TM254 was so bad that it had me tied up in knots every time I considered logging into the OU site. As a result, I hadn’t done much of M250 during January. (Thankfully, I didn’t need to. I’d taken care of all the things I had to do for January before Christmas.) I’ve spent the last week or so back on M250, and am caught up again through mid-March.
It’s interesting to take M250 after the prep work I did for Java and programming in general. It’s good for the object-oriented paradigm, but it’s not very good for design. (So far, I’ve only encountered three principles for program design, and they don’t include choosing readability over simplicity, or coding each method or function only to only do one or two things to support reduction of duplicate code through modular design. The design principles they have are good ones, though, they just need to be a bit more robust and forward-thinking.)

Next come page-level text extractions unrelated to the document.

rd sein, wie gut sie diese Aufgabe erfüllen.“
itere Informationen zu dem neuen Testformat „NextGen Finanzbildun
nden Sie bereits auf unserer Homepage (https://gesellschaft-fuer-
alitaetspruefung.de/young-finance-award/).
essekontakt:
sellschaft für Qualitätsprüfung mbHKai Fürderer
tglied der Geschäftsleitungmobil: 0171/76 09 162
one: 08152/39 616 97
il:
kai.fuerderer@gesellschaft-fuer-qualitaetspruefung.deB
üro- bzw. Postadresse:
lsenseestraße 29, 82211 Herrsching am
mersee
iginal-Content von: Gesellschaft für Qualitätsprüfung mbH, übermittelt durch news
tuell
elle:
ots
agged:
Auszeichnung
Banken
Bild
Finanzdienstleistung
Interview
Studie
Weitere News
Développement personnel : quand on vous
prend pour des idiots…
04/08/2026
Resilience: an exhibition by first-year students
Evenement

It’s clearly focused on an academic understanding of the paradigm, and that’s fantastic. I’m much more at ease in speaking about Java and object-oriented programming in general, confident that my verbiage is correct and that I’m being precise in my descriptions. It makes it easier to read other sources, and I’m finally deciphering official manual pages without having to read translations of them. M250 is a great module.
I’m very impressed with my tutor. His comments on my last TMA were spot on, disagreed with me at various points, but respected my design choices where he did disagree. I only dropped one mark on the TMA, and I laughed out loud when I saw what I’d done. (I had just finished making a method on one sub-question, then neglected to use it and re-invented the wheel on the very next sub-question.) But I’m used to being told I’m wrong because I think approach A is easier to read and understand, and the tutor thinks that approach B is easier to read and understand, and therefore approach A is simply wrong.

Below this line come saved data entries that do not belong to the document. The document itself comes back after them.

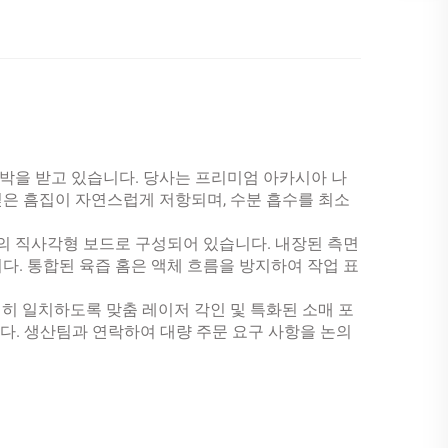
박을 받고 있습니다. 당사는 프리미엄 아카시아 나
깊은 흠집이 자연스럽게 저항되며, 수분 흡수를 최소
의 직사각형 보드로 구성되어 있습니다. 내장된 측면
. 통합된 육즙 홈은 액체 흐름을 방지하여 작업 표
히 일치하도록 맞춤 레이저 각인 및 특화된 소매 포
습니다. 생산팀과 연락하여 대량 주문 요구 사항을 논의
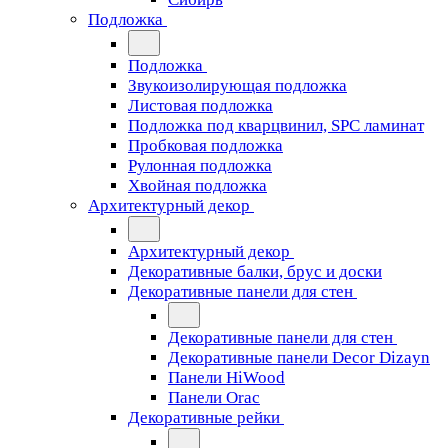
Подложка
Подложка
Звукоизолирующая подложка
Листовая подложка
Подложка под кварцвинил, SPC ламинат
Пробковая подложка
Рулонная подложка
Хвойная подложка
Архитектурный декор
Архитектурный декор
Декоративные балки, брус и доски
Декоративные панели для стен
Декоративные панели для стен
Декоративные панели Decor Dizayn
Панели HiWood
Панели Orac
Декоративные рейки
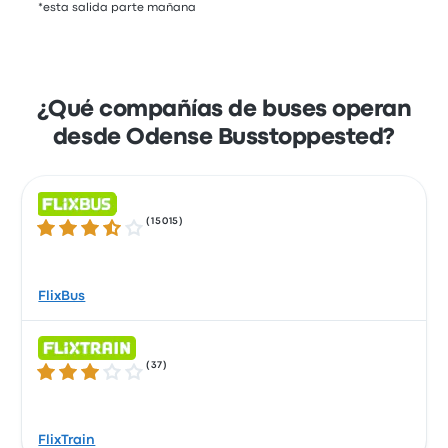
*esta salida parte mañana
¿Qué compañías de buses operan
desde Odense Busstoppested?
(
15015
)
3.5 de 5 estrellas
FlixBus
(
37
)
3.0 de 5 estrellas
FlixTrain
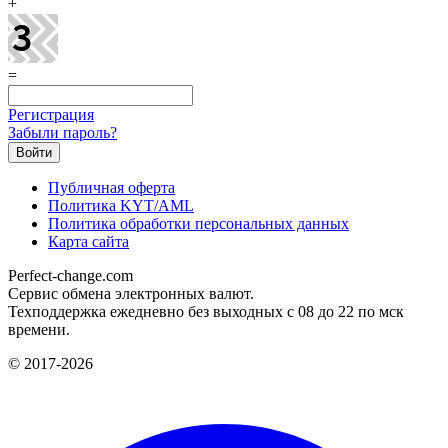
+
=
Регистрация
Забыли пароль?
Публичная оферта
Политика KYT/AML
Политика обработки персональных данных
Карта сайта
Perfect-change.com
Сервис обмена электронных валют.
Техподдержка ежедневно без выходных с 08 до 22 по мск
времени.
© 2017-2026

It’s a huge divergence from TM254, where it doesn’t matter what the question is, how you phrase or defend your answer, what parts of the module materials you cite to prove your answer … If you didn’t have the exact same wording as the author of the evaluation, it’s 100% wrong. It’s despicable. It’s not higher education. It’s not education at all.
Apparently I wasn’t the only one to quit TM254 when I did. There were quite a few others, and it’s starting to cost the OU money. They’ve responded to the complaints by (as always for this module) misunderstanding the heart of the problem. They’ve told students that some very small sections now are optional and won’t be evaluated. (Really TM254 module team? You’re telling us that something in the module materials won’t be evaluated? Like ITIL vocabulary, which made up a full 10% of TMA01? We’ve heard that lie before.) They’ve also told students they’re not studying right.
So clearly they’ve heard and understood the concer … Okay, I can’t even finish that sentence without having to take a shower. As far as I’m aware, they’re trying to determine what concerns students have without actually talking to any students with concerns. I don’t know how they’re expecting that to work, but from what I can tell, it violates everything they teach in that module about any kind of service.
I’m still considering moving over to Q67, Computing & IT and Mathematics. I’ll have to look into how much work it’ll be in stage 3, because it might add a lot of time to a degree that’s already taking seven years. But for now, I’m just going to enjoy being able to study again and learn from a module that’s been created properly. And is legible.